Personal information
- Full name: Clifford George Huxford
- Date of birth: 8 June 1937
- Place of birth: Stroud, Gloucestershire, England
- Date of death: 3 August 2018 (aged 81)
- Position: Wing half

Youth career
- 1953–1955: Chelsea

Senior career*
- Years: Team / Apps / (Gls)
- 1955–1959: Chelsea / 6 / (0)
- 1959–1967: Southampton / 278 / (4)
- 1967–1968: Exeter City / 41 / (1)
- –: Worcester City

Managerial career
- 1972: Aldershot (caretaker manager)
- ?–2001: Brockenhurst

= Cliff Huxford =

English footballer (1937–2018)

Clifford George Huxford (8 June 1937 – 3 August 2018) was an English footballer who played as a wing half in the Football League for Chelsea, Southampton and Exeter City.

== Football career ==
Huxford began his career as a junior with Chelsea, and made his Football League debut for the club in the 1958–59 season, before moving to Southampton in part-exchange for Charlie Livesey.

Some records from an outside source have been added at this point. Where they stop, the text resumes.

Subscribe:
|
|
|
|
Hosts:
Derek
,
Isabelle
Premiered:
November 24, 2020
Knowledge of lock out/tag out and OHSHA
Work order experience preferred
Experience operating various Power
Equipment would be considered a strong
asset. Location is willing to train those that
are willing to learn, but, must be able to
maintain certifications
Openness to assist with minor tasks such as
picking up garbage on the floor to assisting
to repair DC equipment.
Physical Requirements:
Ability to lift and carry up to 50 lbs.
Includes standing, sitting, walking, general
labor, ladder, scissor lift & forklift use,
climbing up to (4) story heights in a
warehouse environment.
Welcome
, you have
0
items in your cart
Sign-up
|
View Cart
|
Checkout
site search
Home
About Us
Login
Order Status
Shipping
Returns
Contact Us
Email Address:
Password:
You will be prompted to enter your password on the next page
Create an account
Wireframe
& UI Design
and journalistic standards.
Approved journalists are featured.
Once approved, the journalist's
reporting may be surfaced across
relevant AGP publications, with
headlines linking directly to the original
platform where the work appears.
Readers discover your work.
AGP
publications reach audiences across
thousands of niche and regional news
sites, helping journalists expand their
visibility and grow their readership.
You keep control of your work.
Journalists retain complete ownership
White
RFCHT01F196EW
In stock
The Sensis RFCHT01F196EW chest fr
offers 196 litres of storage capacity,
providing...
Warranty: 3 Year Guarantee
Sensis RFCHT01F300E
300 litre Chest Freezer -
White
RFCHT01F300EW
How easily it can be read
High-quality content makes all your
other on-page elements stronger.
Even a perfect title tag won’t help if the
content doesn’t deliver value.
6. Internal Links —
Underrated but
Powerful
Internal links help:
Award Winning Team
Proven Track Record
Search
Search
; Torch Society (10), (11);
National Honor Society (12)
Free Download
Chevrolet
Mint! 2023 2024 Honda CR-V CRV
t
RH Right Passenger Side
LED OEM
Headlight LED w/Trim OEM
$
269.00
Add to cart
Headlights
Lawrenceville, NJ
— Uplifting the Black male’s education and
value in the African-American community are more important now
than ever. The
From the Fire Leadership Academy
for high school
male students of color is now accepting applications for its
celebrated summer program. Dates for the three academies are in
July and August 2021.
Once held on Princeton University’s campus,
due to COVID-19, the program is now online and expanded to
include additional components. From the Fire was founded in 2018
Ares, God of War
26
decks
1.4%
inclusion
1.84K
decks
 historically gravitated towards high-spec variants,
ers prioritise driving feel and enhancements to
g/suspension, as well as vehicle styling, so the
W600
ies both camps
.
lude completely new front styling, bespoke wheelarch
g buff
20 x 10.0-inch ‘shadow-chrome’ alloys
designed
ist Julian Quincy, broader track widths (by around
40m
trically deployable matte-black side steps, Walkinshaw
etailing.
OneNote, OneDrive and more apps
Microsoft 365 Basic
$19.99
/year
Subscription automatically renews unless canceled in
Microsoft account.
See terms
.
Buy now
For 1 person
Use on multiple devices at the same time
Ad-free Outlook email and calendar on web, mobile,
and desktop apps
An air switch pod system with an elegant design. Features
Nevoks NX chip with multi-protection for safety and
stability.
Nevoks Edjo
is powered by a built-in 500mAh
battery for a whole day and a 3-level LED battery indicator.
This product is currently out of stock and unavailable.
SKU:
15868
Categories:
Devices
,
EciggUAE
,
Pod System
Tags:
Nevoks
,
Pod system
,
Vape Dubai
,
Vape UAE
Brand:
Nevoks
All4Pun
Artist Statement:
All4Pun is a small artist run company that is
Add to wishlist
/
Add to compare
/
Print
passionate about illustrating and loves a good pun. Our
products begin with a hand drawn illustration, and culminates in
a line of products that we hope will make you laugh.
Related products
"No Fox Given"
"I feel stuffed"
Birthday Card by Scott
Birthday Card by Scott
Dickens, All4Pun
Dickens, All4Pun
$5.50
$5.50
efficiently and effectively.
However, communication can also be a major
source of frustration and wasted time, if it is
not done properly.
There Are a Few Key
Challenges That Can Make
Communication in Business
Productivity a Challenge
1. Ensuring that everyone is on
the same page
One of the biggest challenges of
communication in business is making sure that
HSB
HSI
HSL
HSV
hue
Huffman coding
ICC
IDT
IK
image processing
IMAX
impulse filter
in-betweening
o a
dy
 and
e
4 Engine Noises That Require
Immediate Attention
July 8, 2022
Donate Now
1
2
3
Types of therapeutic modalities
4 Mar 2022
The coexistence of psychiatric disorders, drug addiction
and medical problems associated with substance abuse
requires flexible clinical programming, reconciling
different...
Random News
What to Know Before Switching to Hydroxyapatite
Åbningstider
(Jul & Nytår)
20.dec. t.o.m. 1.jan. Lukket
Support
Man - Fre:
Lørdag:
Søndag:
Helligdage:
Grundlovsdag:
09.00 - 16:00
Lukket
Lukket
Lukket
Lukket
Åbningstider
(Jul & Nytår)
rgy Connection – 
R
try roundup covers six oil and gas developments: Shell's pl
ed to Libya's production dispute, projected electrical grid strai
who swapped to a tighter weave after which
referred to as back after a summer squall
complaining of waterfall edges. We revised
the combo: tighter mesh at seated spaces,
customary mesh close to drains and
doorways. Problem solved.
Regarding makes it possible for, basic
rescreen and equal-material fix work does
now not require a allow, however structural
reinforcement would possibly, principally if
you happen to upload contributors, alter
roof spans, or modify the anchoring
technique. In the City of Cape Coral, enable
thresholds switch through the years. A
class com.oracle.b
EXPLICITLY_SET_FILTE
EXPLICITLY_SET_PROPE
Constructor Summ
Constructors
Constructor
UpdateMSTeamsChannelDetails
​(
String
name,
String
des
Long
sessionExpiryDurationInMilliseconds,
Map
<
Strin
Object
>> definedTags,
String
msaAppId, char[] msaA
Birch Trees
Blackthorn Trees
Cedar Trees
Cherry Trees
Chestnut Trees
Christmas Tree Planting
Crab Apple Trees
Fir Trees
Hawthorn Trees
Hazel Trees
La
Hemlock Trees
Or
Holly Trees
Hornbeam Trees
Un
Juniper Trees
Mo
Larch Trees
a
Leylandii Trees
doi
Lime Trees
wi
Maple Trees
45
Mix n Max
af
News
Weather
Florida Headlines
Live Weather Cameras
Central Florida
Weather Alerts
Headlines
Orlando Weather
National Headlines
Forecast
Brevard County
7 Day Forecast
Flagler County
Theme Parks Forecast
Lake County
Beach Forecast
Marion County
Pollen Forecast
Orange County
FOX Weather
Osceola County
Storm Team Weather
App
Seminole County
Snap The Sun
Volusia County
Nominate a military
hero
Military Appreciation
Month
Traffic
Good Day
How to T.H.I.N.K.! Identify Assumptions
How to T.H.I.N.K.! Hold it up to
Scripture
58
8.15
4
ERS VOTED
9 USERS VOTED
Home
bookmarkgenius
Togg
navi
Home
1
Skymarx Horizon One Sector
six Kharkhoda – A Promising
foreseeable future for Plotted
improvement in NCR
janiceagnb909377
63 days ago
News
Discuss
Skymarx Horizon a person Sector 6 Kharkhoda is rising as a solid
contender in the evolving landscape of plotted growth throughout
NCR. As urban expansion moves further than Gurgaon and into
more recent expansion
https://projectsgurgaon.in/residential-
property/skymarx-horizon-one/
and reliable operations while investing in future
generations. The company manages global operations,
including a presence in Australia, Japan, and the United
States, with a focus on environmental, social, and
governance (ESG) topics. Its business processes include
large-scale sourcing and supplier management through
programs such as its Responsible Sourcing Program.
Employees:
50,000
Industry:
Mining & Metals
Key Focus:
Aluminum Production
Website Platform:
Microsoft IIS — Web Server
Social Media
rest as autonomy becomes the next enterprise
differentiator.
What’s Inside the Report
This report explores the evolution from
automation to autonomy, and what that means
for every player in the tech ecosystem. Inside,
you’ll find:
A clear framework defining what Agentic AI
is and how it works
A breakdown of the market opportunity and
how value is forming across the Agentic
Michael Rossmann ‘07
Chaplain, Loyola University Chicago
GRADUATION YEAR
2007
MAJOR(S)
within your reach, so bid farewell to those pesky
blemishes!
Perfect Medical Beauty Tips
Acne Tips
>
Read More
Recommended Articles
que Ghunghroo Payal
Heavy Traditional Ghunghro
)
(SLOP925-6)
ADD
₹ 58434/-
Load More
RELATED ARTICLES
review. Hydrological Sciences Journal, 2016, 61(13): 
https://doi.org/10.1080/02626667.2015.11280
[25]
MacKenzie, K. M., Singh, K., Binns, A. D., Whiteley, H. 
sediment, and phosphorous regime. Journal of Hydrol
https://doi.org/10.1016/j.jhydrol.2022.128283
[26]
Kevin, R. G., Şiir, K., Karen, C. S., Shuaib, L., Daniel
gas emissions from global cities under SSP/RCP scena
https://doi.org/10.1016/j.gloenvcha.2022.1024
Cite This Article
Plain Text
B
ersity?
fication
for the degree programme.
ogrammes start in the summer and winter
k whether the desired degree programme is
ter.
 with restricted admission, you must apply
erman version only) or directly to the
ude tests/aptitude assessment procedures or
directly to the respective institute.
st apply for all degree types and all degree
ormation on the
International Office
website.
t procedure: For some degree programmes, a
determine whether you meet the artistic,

He spent eight seasons with Southampton, during which he played 320 games in all competitions, scoring 4 goals. In 1967, he moved on to Exeter City for a season, playing a further 41 games and scoring once. He went on to play for clubs including Worcester City of the Southern League, after which he had a long career as coach or manager with numerous clubs in non-League football.